Directions. Collect all lines from the records below that include the word "dobiti".

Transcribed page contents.
───
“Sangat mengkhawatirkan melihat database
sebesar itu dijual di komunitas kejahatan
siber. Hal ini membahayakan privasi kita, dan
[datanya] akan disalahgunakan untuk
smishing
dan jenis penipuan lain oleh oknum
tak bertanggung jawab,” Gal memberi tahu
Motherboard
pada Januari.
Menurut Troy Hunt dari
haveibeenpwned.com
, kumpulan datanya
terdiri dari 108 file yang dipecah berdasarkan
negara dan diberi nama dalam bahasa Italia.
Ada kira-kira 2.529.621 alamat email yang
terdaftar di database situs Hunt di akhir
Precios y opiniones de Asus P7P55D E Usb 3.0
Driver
───
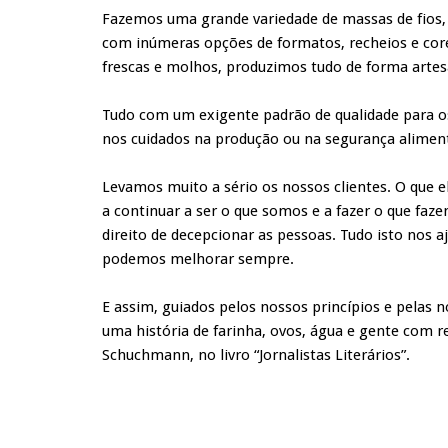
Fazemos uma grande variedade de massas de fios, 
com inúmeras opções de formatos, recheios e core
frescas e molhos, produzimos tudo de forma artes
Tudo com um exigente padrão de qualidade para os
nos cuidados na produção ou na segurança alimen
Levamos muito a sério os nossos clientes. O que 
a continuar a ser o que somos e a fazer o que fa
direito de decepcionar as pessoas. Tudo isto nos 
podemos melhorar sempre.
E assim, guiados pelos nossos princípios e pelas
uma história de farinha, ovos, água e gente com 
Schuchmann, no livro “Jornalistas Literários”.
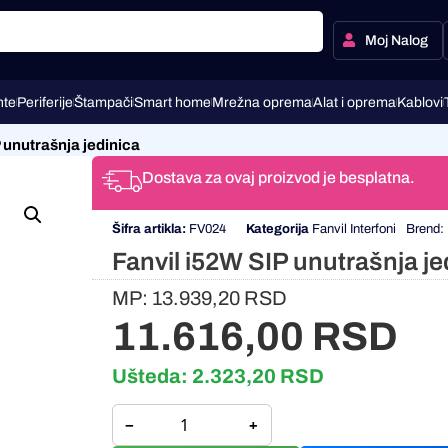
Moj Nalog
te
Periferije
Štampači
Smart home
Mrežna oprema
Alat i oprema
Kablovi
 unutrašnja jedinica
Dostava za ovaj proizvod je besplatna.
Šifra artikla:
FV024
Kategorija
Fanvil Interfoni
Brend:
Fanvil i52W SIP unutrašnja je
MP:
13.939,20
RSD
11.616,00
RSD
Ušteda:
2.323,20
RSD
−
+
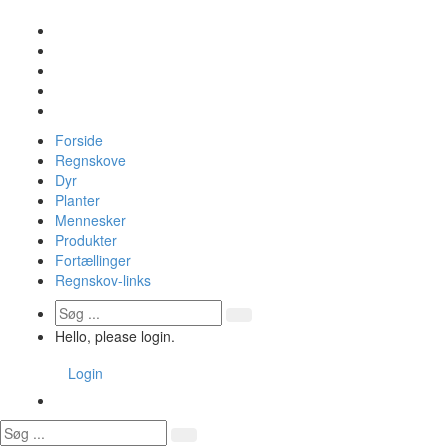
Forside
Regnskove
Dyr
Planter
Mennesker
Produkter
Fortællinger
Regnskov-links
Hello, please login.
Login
───
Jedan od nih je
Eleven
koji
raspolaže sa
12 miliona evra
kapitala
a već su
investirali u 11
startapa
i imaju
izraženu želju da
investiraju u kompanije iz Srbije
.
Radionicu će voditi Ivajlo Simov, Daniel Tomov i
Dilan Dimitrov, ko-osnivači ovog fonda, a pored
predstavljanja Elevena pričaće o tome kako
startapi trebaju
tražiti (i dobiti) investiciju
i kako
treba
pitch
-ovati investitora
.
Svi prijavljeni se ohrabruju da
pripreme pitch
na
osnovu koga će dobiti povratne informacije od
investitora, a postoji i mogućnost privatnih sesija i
───
Exercise solution.
tražiti (i dobiti) investiciju
osnovu koga će dobiti povratne informacije od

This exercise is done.